That Crawford Tillinghast should ever have studied science and philosophy was a mistake. These things should be left to the frigid and impersonal investigator, for they offer two equally tragic alternatives to the man of feeling and action; despair if he fail in his quest, and terrors unutterable and unimaginable if he succeed. Tillinghast had once been the prey of failure, solitary and melancholy; but now I knew, with nauseating fears of my own, that he was the prey of success. I had indeed warned him ten weeks before, when he burst forth with his tale of what he felt himself about to discover. He had been flushed and excited then, talking in a high and unnatural, though always pedantic, voice.
What do we know,
he had said, "of the world and the universe about us? Our means of receiving impressions are absurdly few, and our notions of surrounding objects infinitely narrow. We see things only as we are constructed to see them, and can gain no idea of their absolute nature. With five feeble senses we pretend to comprehend the boundlessly complex cosmos, yet other beings with a wider, stronger, or different range of senses might not only see very differently the things we see, but might see and study whole worlds of matter, energy, and life which lie close at hand yet can never be detected with the senses we have. I have always believed that such strange, inaccessible worlds exist at our very elbows, and now I believe I have found a way to break down the barriers. I am not joking. Within twenty-four hours that machine near the table will generate waves acting on unrecognised sense-organs that exist in us as atrophied or rudimentary vestiges. Those waves will open up to us many vistas unknown to man, and several unknown to anything we consider organic life. We shall see that at which dogs howl in the dark, and that at which cats prick up their ears after midnight. We shall see these things, and other things which no breathing creature has yet seen. We shall overleap time, space, and dimensions, and without bodily motion peer to the bottom of creation.

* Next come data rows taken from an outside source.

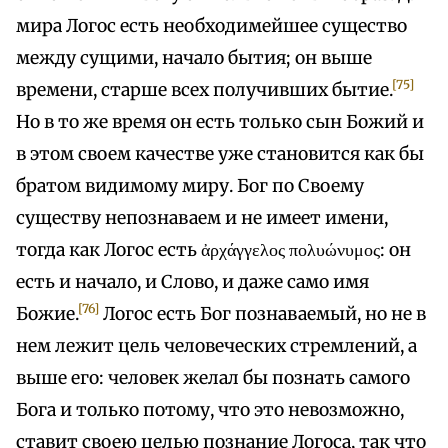
мира Логос есть необходимейшее существо
между сущими, начало бытия; он выше
[75]
времени, старше всех получивших бытие.
Но в то же время он есть только сын Божий и
в этом своем качестве уже становится как бы
братом видимому миру. Бог по Своему
существу непознаваем и не имеет имени,
тогда как Логос есть ἀρχάγγελος πολυώνυμος: он
есть и начало, и Слово, и даже само имя
[76]
Божие.
Логос есть Бог познаваемый, но не в
нем лежит цель человеческих стремлений, а
выше его: человек желал бы познать самого
Бога и только потому, что это невозможно,
ставит своею целью познание Логоса, так что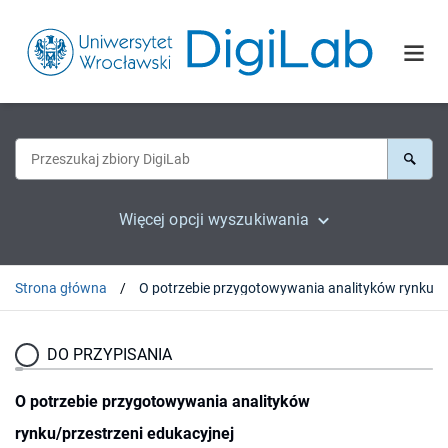
Więcej opcji wyszukiwania
Strona główna
DO PRZYPISANIA
O potrzebie przygotowywania analityków
rynku/przestrzeni edukacyjnej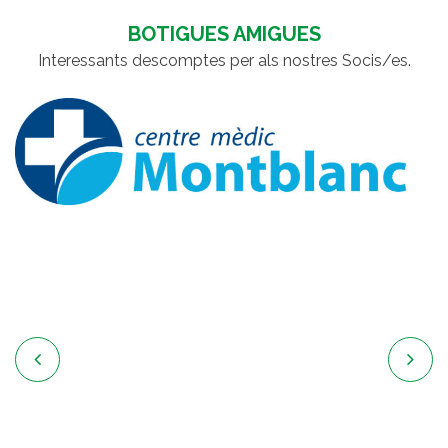
BOTIGUES AMIGUES
Interessants descomptes per als nostres Socis/es.

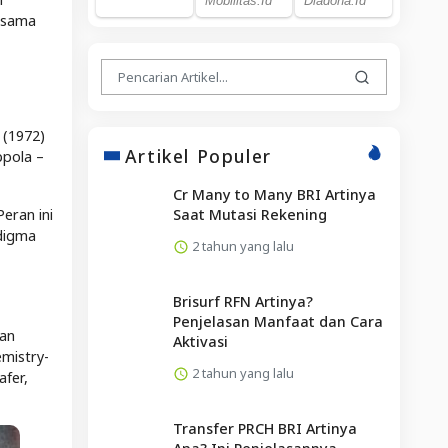
a sama
 (1972)
Artikel Populer
ppola –
Cr Many to Many BRI Artinya
Saat Mutasi Rekening
eran ini
digma
2 tahun yang lalu
Brisurf RFN Artinya?
Penjelasan Manfaat dan Cara
aan
Aktivasi
emistry-
2 tahun yang lalu
afer,
Transfer PRCH BRI Artinya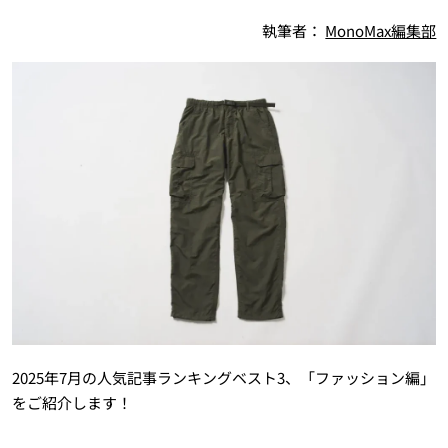
執筆者：
MonoMax編集部
2025年7月の人気記事ランキングベスト3、「ファッション編」
をご紹介します！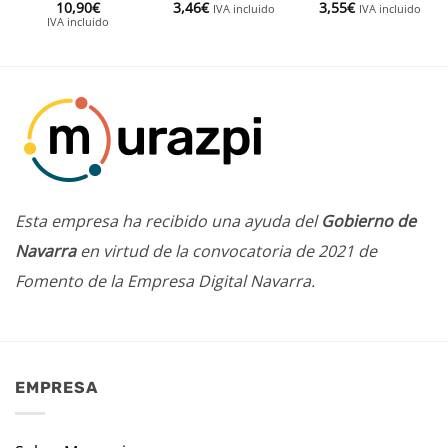
10,90
€
3,46
€
3,55
€
IVA incluido
IVA incluido
IVA incluido
Esta empresa ha recibido una ayuda del
Gobierno de
Navarra
en virtud de la convocatoria de 2021 de
Fomento de la Empresa Digital Navarra.
EMPRESA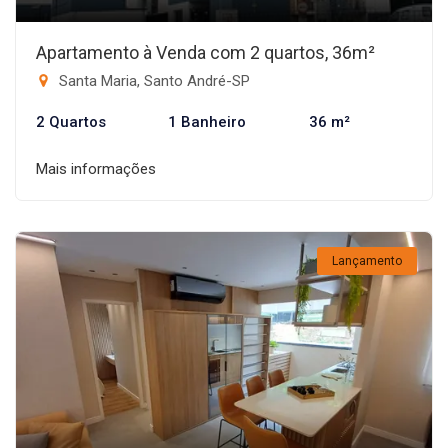
Apartamento à Venda com 2 quartos, 36m²
Santa Maria, Santo André-SP
2 Quartos
1 Banheiro
36 m²
Mais informações
Lançamento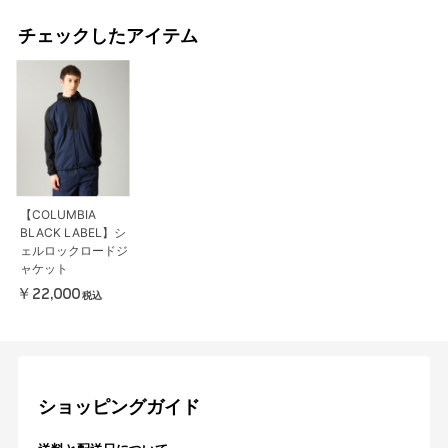
チェックしたアイテム
【COLUMBIA
BLACK LABEL】シ
ェルロックロードジ
ャケット
￥22,000
税込
ショッピングガイド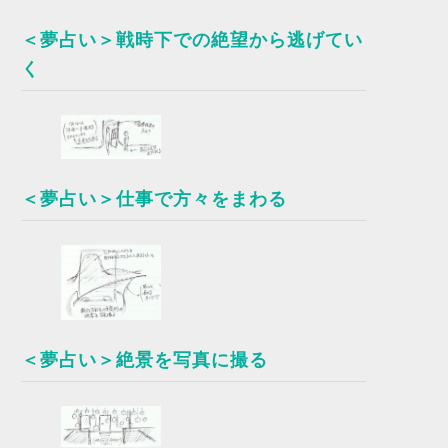
＜夢占い＞戦時下での絶望から逃げてい
く
＜夢占い＞仕事で方々をまわる
＜夢占い＞絶景を写真に撮る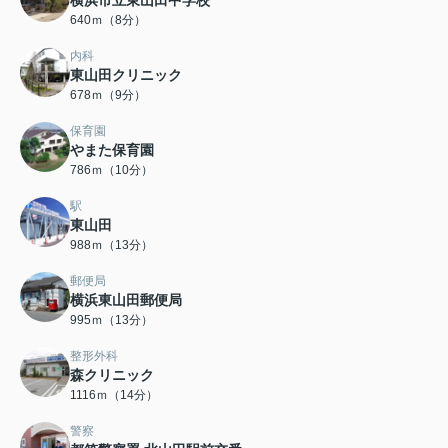
横浜市立東山田中学校
640ｍ（8分）
内科
東山田クリニック
678ｍ（9分）
保育園
やまた保育園
786ｍ（10分）
駅
東山田
988ｍ（13分）
郵便局
横浜東山田郵便局
995ｍ（13分）
整形外科
森クリニック
1116ｍ（14分）
警察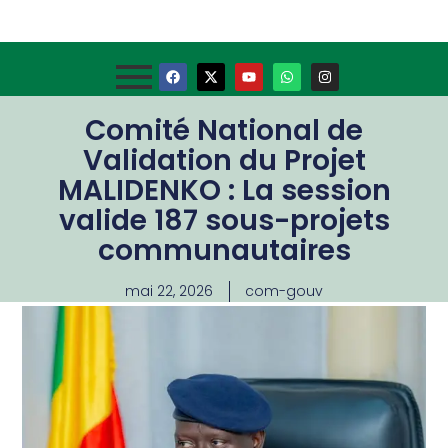
Comité National de
Validation du Projet
MALIDENKO : La session
valide 187 sous-projets
communautaires
mai 22, 2026
com-gouv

When Tillinghast said these things I remonstrated, for I knew him well enough to be frightened rather than amused; but he was a fanatic, and drove me from the house. Now he was no less a fanatic, but his desire to speak had conquered his resentment, and he had written me imperatively in a hand I could scarcely recognise. As I entered the abode of the friend so suddenly metamorphosed to a shivering gargoyle, I became infected with the terror which seemed stalking in all the shadows. The words and beliefs expressed ten weeks before seemed bodied forth in the darkness beyond the small circle of candle light, and I sickened at the hollow, altered voice of my host. I wished the servants were about, and did not like it when he said they had all left three days previously. It seemed strange that old Gregory, at least, should desert his master without telling as tried a friend as I. It was he who had given me all the information I had of Tillinghast after I was repulsed in rage.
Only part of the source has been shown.